Second, Butterfly is not entirely devoid of agency. “By deciding to be with Pinkerton, she is an absolute primary participant in her fate. She will even change her faith for him, without him asking her to.” There is the self-destructive urge, the unwillingness to let go, but the layers and contradictions are visible even in the arias, Racette says. “For example, “Un bel dí” is a very beautifully vanity-filled articulation of her hope. But I think when the whole aria is done, there is a moment of doubt. The ‘Oh god, I hope I’m right’ moment. You have to make all this visible. You have to layer dark with light and doubt with hope. The pitfall of this opera is to play Butterfly too simplistically as a victim and nothing but.”

Tosca, Suor Angelica, Manon Lescaut, Leonora: just about every heroine she sings has, to put it mildly, unresolved issues with men. Nothing could be further from Racette’s personal life, whose marriage with the mezzo Beth Clayton is 17 years young and going strong. Listening to Racette talk about Clayton is a pleasure: the wisecracking singer turns a little misty-eyed and sweetly giddy.

They met at a party a few months before they were booked to appear in the same production of La Traviata, and, in the words of Racette, “there was instant chemistry. It was undeniable. After that summer, we made huge changes in each of our individual lives and have been together ever since.” She particularly enjoys the many ways they complement each other. “Our likes and our differences are so well matched. Things that I want to take on and deal with in our lives she doesn’t and vice versa. We are really good.” She is quick to add, “I have to give most of the credit to Beth. She’s such an extraordinary being. I just lucked out.”

 

Clayton now travels with Racette frequently, but for many years each singer used to travel separately, pursuing her own projects. “That was hard,” Racette says. The time apart doesn’t make the heart grow fonder? “We don’t take one another for granted. She is my favourite thing in the whole world. And we just want to be with one another.”

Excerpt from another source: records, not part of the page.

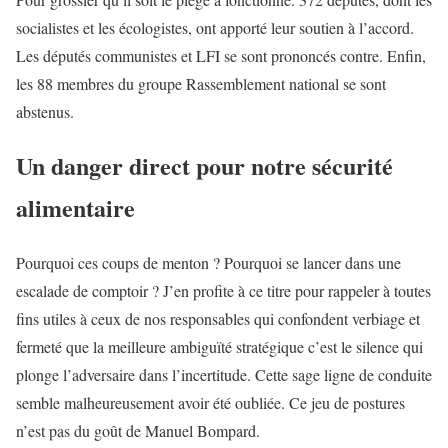
socialistes et les écologistes, ont apporté leur soutien à l’accord.
Les députés communistes et LFI se sont prononcés contre. Enfin,
les 88 membres du groupe Rassemblement national se sont
abstenus.
Un danger direct pour notre sécurité
alimentaire
Pourquoi ces coups de menton ? Pourquoi se lancer dans une
escalade de comptoir ? J’en profite à ce titre pour rappeler à toutes
fins utiles à ceux de nos responsables qui confondent verbiage et
fermeté que la meilleure ambiguïté stratégique c’est le silence qui
plonge l’adversaire dans l’incertitude. Cette sage ligne de conduite
semble malheureusement avoir été oubliée. Ce jeu de postures
n’est pas du goût de Manuel Bompard.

Racette and Clayton came out in an Opera News interview in 2002. (Out-and-proud opera singers weren’t many then, and nor are they now.) “The question would come up so often: ‘Are you married?’ And I thought, Why would I act ashamed about my love and hide it? I am proud and blessed for having her in my life. That was the driving force for the decision.” The coming out, Racette explains, has helped her become a freer, more committed artist, too. “I really need to feel like myself. I need to feel I bring and transform myself into the character that I sing. If I feel the emotion needs to be pasted on or is not rooted in my core, I’m not serving the work in the way I should.”

In the years to come, we are likely to see Racette try out more of the Germanic repertoire (she will repeat the recently debuted Strauss’s Salome onstage in San Antonio next year) but also more musical theatre (she sang in Show Boat in San Francisco this summer). She is back at the NYC’s Metropolitan Opera as Nedda in Pagliacci next year, in a new production by David McVicar.

Her recent cabaret album, Diva on Detour, and the live performances have been hailed as a particularly successful case of crossover, but no surprise there: Racette began her musical training as a jazz singer before discovering her operatic voice. There is another American Songbook album in the works, and she’ll continue to make the songs her own by occasionally changing genders in the lyrics. If anybody can turn Gershwin’s “I got rhythm, I got my girl” into a queer anthem, no doubt it’ll be Racette.

Madame Butterfly runs Fri, Oct 10–Fri, Oct 31 at the Four Seasons Centre, 145 Queen St W.